Whether you’re working from home because your kid is sick, you freelance or you’re still looking for a job, there’s one thing you must do during a conference call: Get your kid to shut up.
Children hate anyone who takes your attention away from them. Like the animals that can sense an impending earth-quake, children can tell when you are about to say something very important to a client. They have a superpower and they use it for evil. You must prepare. – Sh*tty Mum: The Parenting Guide For The Rest Of Us by Laurie Kilmartin, Karen Moline, Alice Ybarbo and Mary Ann Zoellner, Abrams Image 2012
If you are a parent who is always perfect in how you deal with your children and have no tolerance for those who are not then you are going to hate this post. I suggest you look away now to avoid the stress and anxiety not to mention beads of sweat that will form above your immaculately presented upper lip once you have delved into my imperfect world. For I am about to jump into that can of worms that is perfection and parenting or as I sometimes call it, perfecting the generations.

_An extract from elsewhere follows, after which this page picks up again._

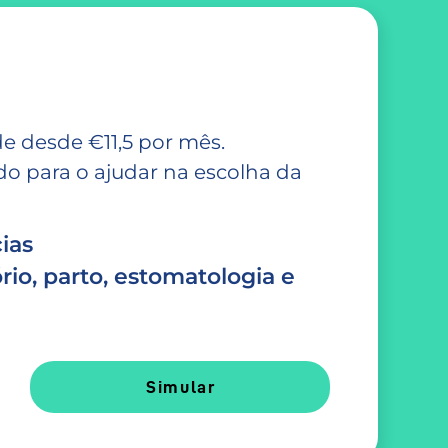
e desde €11,5 por mês.
 para o ajudar na escolha da
ias
rio, parto, estomatologia e
Simular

I have been a human being for 50 years. I have been a parent for almost 20 of those years. Little did I know that almost 20 years ago, I would be given my pass to the secret code. The Mo Code. Back in 2012, I wrote about the Mo Code in a blog about how to survive a road trips with teenagers. The Mo Code is my term for things that real mothers do and say, rather than what they should say. This is in sharp contrast to the utterances of Stepford mothers or the advice given by parenting manuals and advice columns, highlighting a kind of parenting credibility gap.
From the day I first gave birth, I was thrown into a vortex of expectation, both mine and others’. Everyone wants to be perceived to be the perfect parent, or if not perfect then at least a good one. And so the Mo Code comes into play. How dare we admit that parenting is hard or that little Johnny sometimes wears the same socks for three days straight? Or that we have allowed our children to watch TV for 15 minutes whilst taking a client call? Or that we sometimes feel overwhelmed, ill-equipped, tired and stressed, namely we are not perfect parents? Most of us admit these things only to the closest of confidants and definitely behind the curtain.
And then there’s the guilt. Guilt, parenting and perfection is the great triumvirate of birthing. Those clever ad executives with their baby product clients know this and peddle all three. Everyone’s a winner, right? Well everyone except us parents. Because any satisfaction or that we may have gained from buying into this consumer perfection, quickly evaporates when the next product comes onto the market.
Really, at the end of the day the only legitimate judges of our parenting are our children and ourselves, and even then how success in parenting is defined is highly subjective.
The important thing is that we keep parenting real. We need to talk about the hardships, the pitfalls, the wins and the losses and what really works for us. And we need to do it without guilt and with humour and authenticity. In this way we will be doing a huge service not only to ourselves but to future generations of parents who will carry the weight of expectation well beyond the time their baby bump has disappeared.
For this reason, a book such as Sh*tty Mum: The Parenting Guide For The Rest Of Us is to be welcomed. Not everyone will applaud or understand as the Amazon reviews will attest. However, it brings the real covert behaviour of the Mo Code out into the open and creates a new dialogue from a most refreshing angle. As this post from Essential Kids tells us:
In fact, a recent survey by parenting website BabyCentre in the UK found that lying is widespread among mothers. The pressure on them to be ‘perfect’ led to more than half of those questioned saying they felt the need to lie about their parenting skills to make them seem like better parents to others. Nine out of ten mothers confessed to using television to keep their children quiet, while 71 per cent admitted to lying to their child to make their day easier and a fifth of those questioned said they occasionally replaced a healthy dinner with chocolate and sweets.
These statistics don’t surprise me and I suspect they would be closely replicated in Australia.
It’s a real shame that we feel the need to be pressured by perception. Parenting is a unique journey for all of us and we should be supporting each other rather than treating it and our kids as the trophies of our perfection.
I really hope that one day we can let our parenting authenticity shine though so that we can enjoy it 100% guilt free like these authors.